Yesterday at the grocery store a young man standing near the entrance tried to hand me a flyer as I grabbed a cart and pivoted toward the door. I gave it right back. His mistake was not following the advice of former Wisconsin Congressman Tom Petri.
That wisdom is relayed by Alexandra Petri, his daughter and a Washington Post columnist, in her book “A Field Guide to Awkward Silences.” She talks about being a kid on the campaign trail and how their team would hand out Packers schedules at parades.
“I always find that if you say ‘Have a thing,’ they don’t know what it is, so they take it!”
The guy at Giant gave me the flyer while explaining that it had to do with purchasing steamed crabs. That gave me the opportunity to awkwardly hand it back to someone who wasn’t ready, setting off a fumble and near drop of said piece of paper that was useless to this non-seafood eater.
Petri’s book covers a lot of what it is to grow up, find your things and move through a world that at times finds those things (and you) odd. Interspersed throughout is all kinds of wry humor and experiences like not having any modeling experience or serious aspiration to model and applying for America’s Next Top Model.
Her responses for that last one reminded me of my application for The Bachelor:
“‘What would bother you most about living in a house with nine to thirteen other people?’ (‘Not knowing more specifically the number of people in the house.’)”
Petri talks about how great stories come from times when things don’t go as planned and you end up looking like an idiot, and the fact that in the grand historical scheme of things we have solved so many big life problems that we end up worrying about things that are not exactly life-threatening.
“Embarrassing ourselves in front of strangers is literally one of the worst things that can happen to us,” she says. “It’s in the slot where polio used to be.”
Somehow we arrive at adulthood where other people see a person who looks like an adult and give us a frightening lack of supervision:
“The odd thing is that nobody stops you,” Petri writes. “I can rent a car. I can vote and walk into an office and — doesn’t anyone notice that I am secretly twelve?”
She has much more insight on our modern world and how we perceive success and attention, plus what it’s like to be a public writer — specifically a female one and the challenge of being judged on looks first.
Finally I have to thank her for sharing this take on Statuary Hall, which she says is her favorite part of the U.S. Capitol.
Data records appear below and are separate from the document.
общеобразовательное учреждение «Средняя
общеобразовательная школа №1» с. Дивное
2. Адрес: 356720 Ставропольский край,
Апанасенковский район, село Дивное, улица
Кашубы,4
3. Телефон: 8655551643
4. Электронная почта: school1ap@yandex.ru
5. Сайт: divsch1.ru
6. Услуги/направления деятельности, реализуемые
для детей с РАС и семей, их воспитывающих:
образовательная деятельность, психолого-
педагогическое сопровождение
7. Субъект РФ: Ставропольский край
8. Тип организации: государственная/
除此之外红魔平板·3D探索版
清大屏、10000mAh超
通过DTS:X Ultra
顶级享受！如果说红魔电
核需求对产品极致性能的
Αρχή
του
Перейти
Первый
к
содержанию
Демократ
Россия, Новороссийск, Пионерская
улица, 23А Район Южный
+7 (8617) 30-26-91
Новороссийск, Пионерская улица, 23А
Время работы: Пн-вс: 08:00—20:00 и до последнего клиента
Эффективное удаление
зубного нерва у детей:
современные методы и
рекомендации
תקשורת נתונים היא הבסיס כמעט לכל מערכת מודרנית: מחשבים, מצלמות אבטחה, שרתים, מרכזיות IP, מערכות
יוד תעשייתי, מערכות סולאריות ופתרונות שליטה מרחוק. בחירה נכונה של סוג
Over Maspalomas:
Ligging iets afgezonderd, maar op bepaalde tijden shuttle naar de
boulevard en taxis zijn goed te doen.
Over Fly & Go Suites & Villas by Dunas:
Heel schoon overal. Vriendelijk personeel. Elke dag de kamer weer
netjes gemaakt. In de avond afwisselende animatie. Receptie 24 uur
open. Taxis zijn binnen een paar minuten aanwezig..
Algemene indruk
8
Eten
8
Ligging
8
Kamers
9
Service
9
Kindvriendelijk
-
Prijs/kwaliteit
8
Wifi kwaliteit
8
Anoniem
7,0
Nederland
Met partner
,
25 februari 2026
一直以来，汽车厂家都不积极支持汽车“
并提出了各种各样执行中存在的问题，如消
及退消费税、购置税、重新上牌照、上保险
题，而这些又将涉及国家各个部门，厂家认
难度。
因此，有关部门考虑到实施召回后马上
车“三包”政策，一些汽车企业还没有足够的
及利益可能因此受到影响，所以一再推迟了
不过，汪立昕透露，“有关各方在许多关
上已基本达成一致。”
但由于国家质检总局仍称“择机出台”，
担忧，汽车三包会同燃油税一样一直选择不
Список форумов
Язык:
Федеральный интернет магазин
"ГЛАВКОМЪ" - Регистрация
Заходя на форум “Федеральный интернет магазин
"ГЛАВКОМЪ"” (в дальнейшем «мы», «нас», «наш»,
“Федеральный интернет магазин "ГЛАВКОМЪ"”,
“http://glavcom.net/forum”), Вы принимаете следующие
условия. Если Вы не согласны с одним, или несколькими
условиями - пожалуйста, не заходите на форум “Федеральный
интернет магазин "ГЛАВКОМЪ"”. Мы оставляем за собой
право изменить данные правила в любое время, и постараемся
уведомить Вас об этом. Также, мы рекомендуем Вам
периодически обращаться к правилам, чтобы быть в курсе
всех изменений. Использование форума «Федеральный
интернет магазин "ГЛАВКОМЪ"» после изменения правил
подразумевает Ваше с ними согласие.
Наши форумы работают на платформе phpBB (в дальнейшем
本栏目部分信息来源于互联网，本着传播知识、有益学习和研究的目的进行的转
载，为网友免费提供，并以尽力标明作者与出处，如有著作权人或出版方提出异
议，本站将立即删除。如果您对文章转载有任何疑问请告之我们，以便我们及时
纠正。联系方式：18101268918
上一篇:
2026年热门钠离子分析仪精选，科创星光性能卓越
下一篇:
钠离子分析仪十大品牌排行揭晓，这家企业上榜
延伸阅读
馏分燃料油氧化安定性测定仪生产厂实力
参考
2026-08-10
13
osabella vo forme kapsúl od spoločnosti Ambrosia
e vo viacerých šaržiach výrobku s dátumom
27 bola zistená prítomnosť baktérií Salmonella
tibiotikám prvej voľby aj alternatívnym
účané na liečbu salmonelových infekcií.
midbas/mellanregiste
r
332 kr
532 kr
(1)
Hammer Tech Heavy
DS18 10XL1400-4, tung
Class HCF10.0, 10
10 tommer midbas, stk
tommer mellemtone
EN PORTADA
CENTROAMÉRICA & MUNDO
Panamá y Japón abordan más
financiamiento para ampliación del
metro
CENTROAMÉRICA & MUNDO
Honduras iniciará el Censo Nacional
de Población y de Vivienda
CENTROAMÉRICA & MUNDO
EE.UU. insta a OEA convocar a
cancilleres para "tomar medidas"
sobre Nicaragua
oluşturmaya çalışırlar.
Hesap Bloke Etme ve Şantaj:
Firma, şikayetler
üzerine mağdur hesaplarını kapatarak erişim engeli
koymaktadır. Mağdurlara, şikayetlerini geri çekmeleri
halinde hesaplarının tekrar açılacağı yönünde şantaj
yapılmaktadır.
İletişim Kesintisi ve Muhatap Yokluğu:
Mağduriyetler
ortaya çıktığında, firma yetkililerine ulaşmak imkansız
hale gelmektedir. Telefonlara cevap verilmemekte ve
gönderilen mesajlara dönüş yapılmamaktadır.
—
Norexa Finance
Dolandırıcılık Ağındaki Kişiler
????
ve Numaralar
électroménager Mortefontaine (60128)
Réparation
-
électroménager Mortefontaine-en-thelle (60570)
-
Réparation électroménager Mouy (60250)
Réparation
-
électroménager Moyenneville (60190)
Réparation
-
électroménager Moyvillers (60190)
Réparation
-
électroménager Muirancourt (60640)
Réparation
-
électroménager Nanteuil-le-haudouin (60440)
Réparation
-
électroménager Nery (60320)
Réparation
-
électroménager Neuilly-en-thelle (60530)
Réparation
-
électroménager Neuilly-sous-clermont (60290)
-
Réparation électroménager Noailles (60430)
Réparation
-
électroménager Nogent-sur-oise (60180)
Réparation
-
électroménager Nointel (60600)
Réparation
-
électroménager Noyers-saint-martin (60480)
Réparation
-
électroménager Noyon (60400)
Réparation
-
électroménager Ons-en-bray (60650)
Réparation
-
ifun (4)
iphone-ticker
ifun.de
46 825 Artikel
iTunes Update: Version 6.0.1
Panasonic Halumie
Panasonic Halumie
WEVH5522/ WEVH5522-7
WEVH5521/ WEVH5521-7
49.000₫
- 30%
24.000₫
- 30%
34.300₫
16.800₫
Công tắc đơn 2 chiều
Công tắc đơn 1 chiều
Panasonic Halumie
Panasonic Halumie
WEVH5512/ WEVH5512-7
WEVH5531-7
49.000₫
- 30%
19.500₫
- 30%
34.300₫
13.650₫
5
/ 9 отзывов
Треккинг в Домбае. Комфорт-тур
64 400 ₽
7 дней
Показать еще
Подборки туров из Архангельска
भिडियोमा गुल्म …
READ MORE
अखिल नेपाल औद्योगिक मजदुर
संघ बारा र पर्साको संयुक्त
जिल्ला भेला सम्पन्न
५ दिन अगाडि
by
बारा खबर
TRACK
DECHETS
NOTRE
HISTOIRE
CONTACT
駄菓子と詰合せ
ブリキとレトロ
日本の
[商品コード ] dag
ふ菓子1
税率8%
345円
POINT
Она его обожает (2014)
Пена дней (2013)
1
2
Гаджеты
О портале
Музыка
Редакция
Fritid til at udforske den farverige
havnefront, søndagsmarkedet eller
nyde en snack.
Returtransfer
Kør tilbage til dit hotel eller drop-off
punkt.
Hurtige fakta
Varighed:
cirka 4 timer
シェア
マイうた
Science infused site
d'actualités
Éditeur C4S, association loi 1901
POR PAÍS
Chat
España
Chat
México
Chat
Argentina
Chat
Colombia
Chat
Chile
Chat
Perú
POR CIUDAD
“Apart from Will [Rogers] and Bob [La Follette], my favorites were the statues from Hawaii — the big statue of King Kamehameha with gold trim that was always garlanded in leis, and the big boxy statue of someone called Father Damien who looked like a deranged refrigerator.”
This was one of those things I marked to go back and Google later just to see the picture, and I could not have been any more pleased with the outcome. Seriously, check out the Father Damien statue.